(zondag 25 oktober 2020)
Het c-woord (2)
We gaan een merkwaardige winter tegemoet.
Eerder voorspelde of verwachtte ik een tweede golf die beheersbaar(der) zou zijn dan de eerste, met de kennis van nu, maar dat heeft niet zo mogen zijn. Het was ook niet zozeer voorspellen of verwachten, want daar ben ik (kennelijk) niet zo goed in. Het was meer hopen. Hopen is makkelijk, maar het helpt niet echt. Hetzelfde geldt voor bidden, maar daar doe ik niet aan. Je kunt je niet met alle nevenzaken des levens bezig houden. Mijn tijd is beperkt.
Geruisloos zijn wij nu middenin die gevreesde tweede golf gegleden. Intussen is er veel verzet tegen de maatregelen, die me eerder te zwak lijken dan te sterk. Eergisteren meer dan tienduizend (10.000!) nieuwe besmettingen. Wat we nu doen is een beetje blijven aanmodderen en ik weet niet of dat wel de goede weg is.

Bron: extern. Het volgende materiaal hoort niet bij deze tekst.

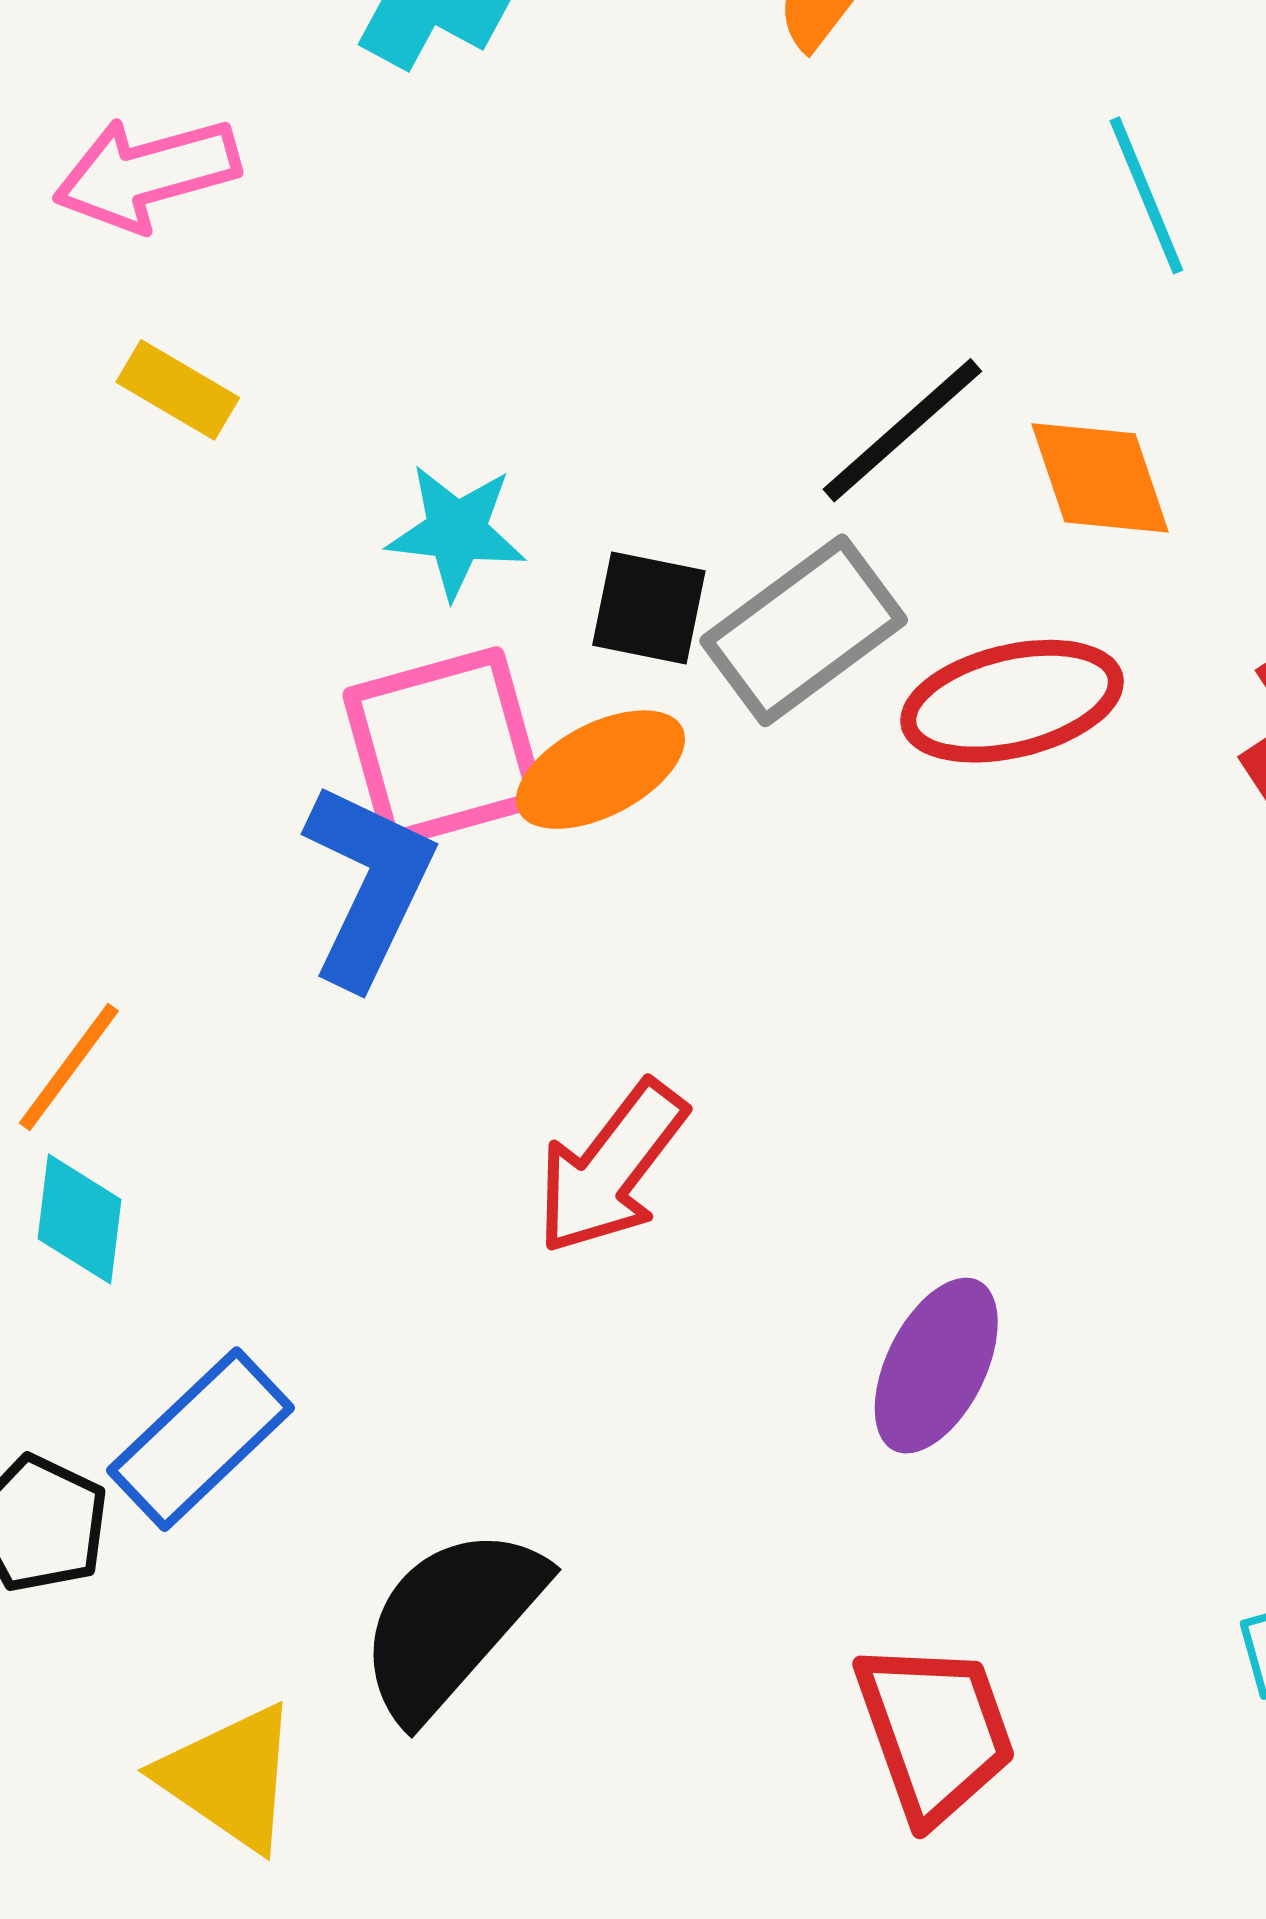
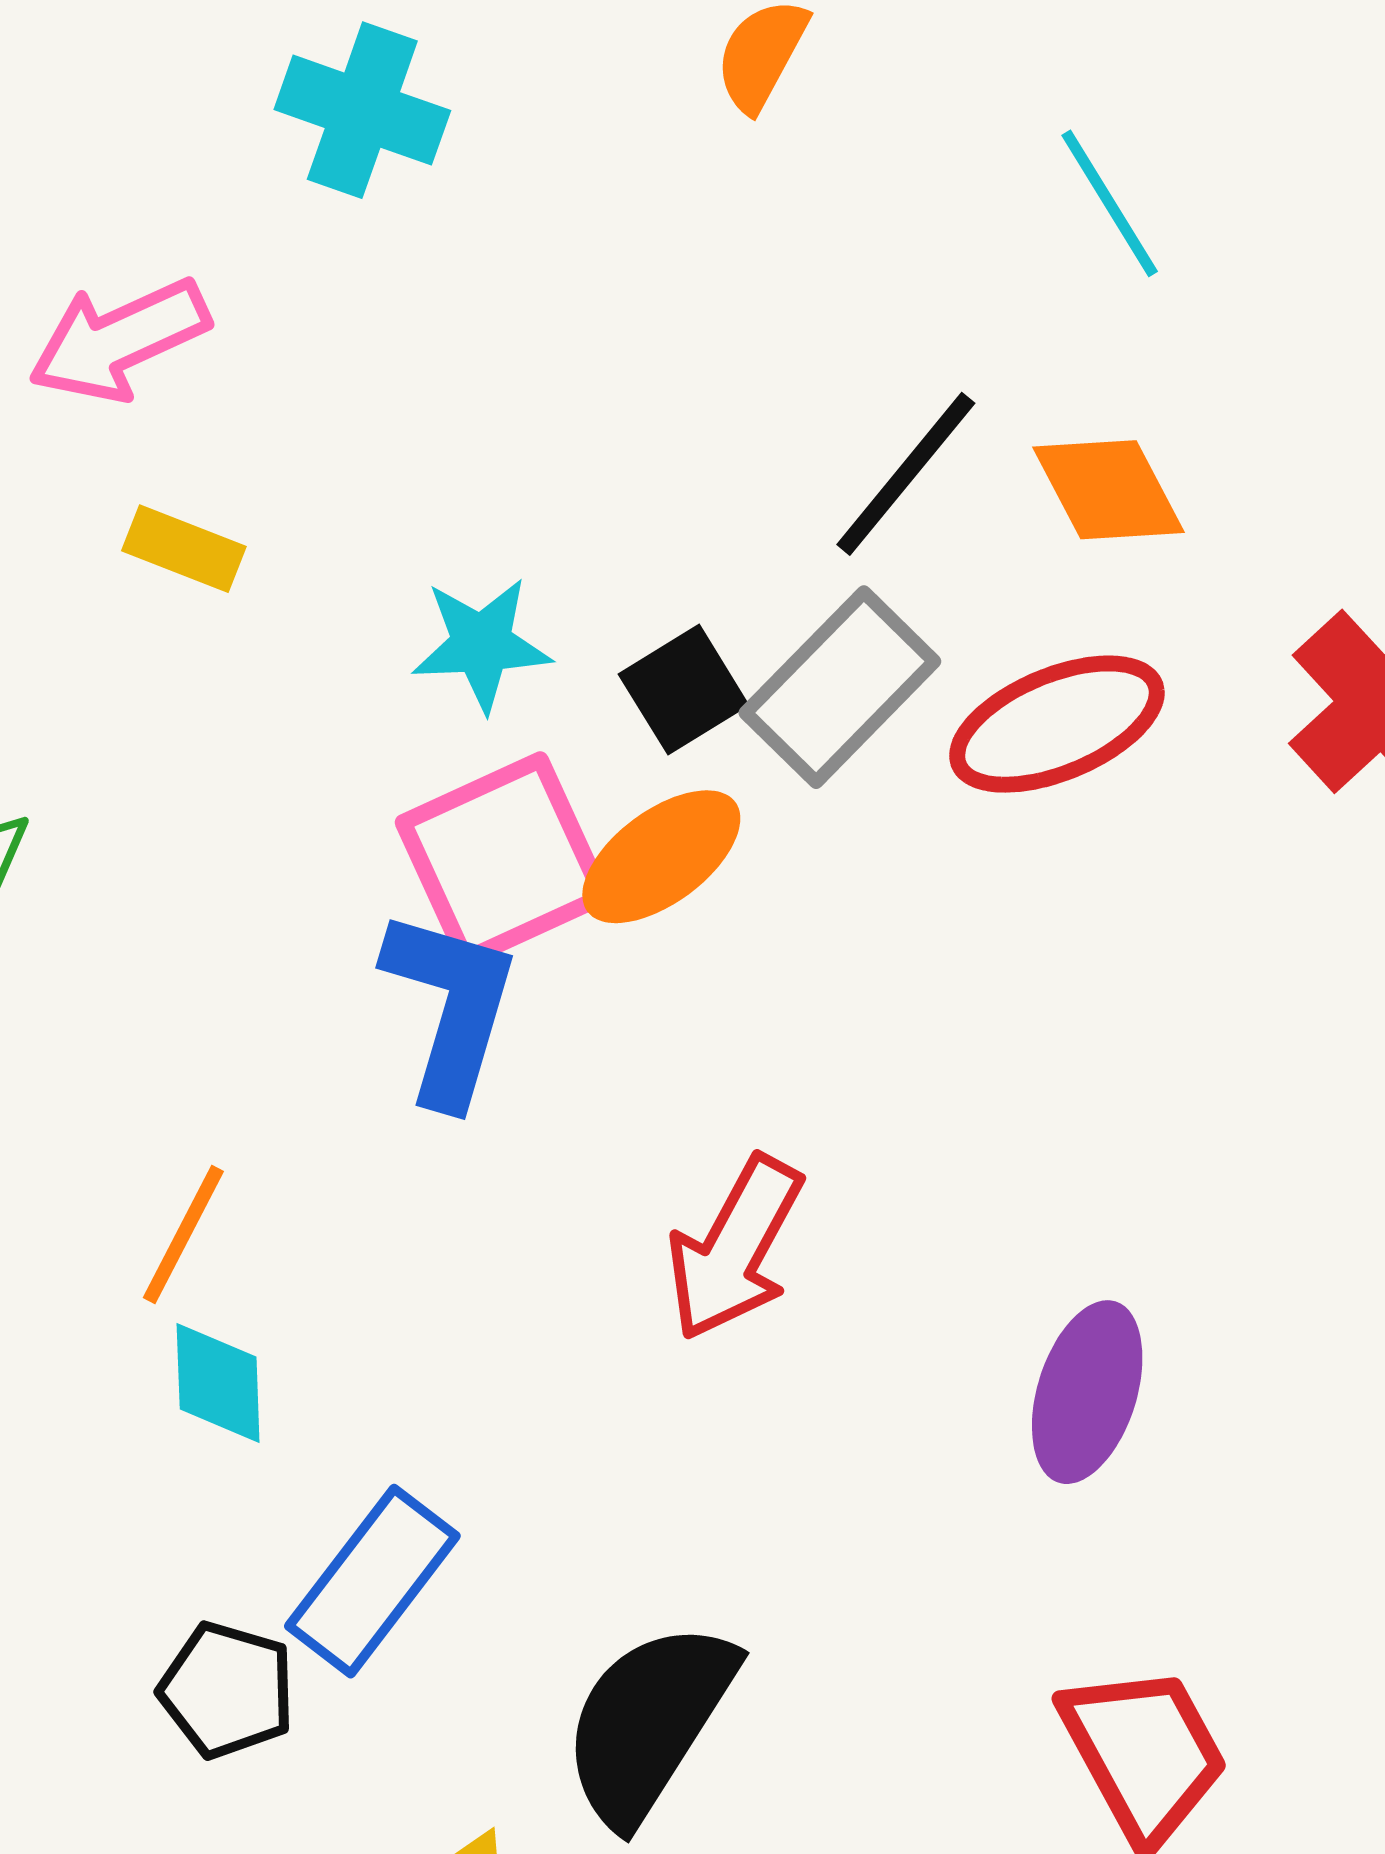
black square: (649, 608) -> (684, 690), turned -34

Ik denk dat al dat verzet en al die onzinnige complottheorieën terug te voeren zijn op één ding: mensen willen gewoon niet aan het idee dat sommige problemen niet een-twee-drie oplosbaar zijn, ook niet door ‘de’ pollitiek of ‘de’ media. Daarom geven we die de schuld. We hebben te lang in een maatschappij verkeerd waarin nagenoeg alles op redelijke termijn maakbaar en oplosbaar was en dat is nu even niet zo. We zijn te verwend geweest.
Oplossing: wij pikken dat niet, bedreigen medisch personeel in een teststraat en verkondigen luid dat corona een hoax en een complot is van de babybloed drinkende elite. Ik had een jaar geleden niet kunnen bevroeden ik vandaag in zo’n wereld leef.
Ik ben – en dat meen ik serieus helaas – op dit moment banger voor die haatzaaiende, agressieve complotgekkies dan voor het virus zelf. Dat virus overleven we wel, althans de meesten van ons (hoe cynisch dat ook klinkt). Maar dan zijn we nog niet van die gestoorde aanhang van de Willem Engelsen, Janet Ossebaarden en Lange Fransen van deze wereld af.